Band director Bob Romano was outside, near the parking lot that connects his school and the adjacent Walnut Hill International Leadership Academy, just off Walnut Hill Lane and Lenel Place. Athletic trainer Raul Velazquez was nearby in his clinic, tending to his athletes. The clinic’s bay door, which faces the parking lot, was open. Assistant athletic director Brandi Elder was leaving the building, her day nearly done. 

Ten minutes after the final bell rang, a car with two people—one likely a student, officials said later—drove up, shot another student, and then drove away. (By Thursday, an arrest had been made, but district officials declined to give more details.)
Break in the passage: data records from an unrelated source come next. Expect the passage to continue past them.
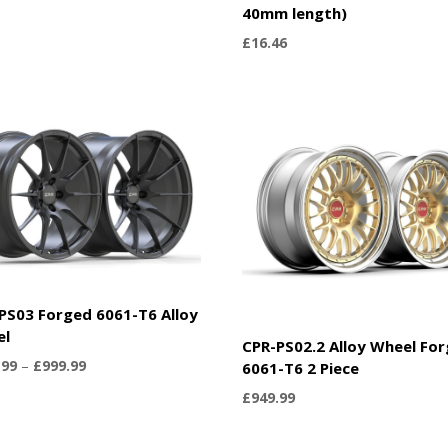
40mm length)
£
16.46
PS03 Forged 6061-T6 Alloy
el
CPR-PS02.2 Alloy Wheel Fo
Price
.99
–
£
999.99
6061-T6 2 Piece
range:
£
949.99
£899.99
through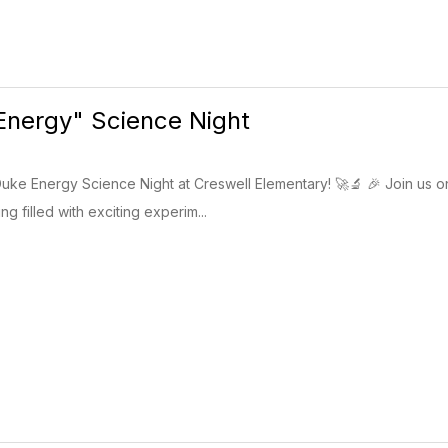
Energy" Science Night
uke Energy Science Night at Creswell Elementary! 🚀🔬 🎉 Join us o
g filled with exciting experim...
Seconds later, all three were rushing toward the parking lot where a student lay bleeding from a gunshot wound in the arm. All three are being heralded by Dallas ISD officials for the quick actions they took in the seconds and minutes that followed. 

“It didn’t sound like a gunshot at first; it was kind of muffled and away from us,” Romano recalled Thursday morning. “It wasn’t until I saw Raul running out from his clinic—and I was about 20 feet away from him—that we both ran over there.”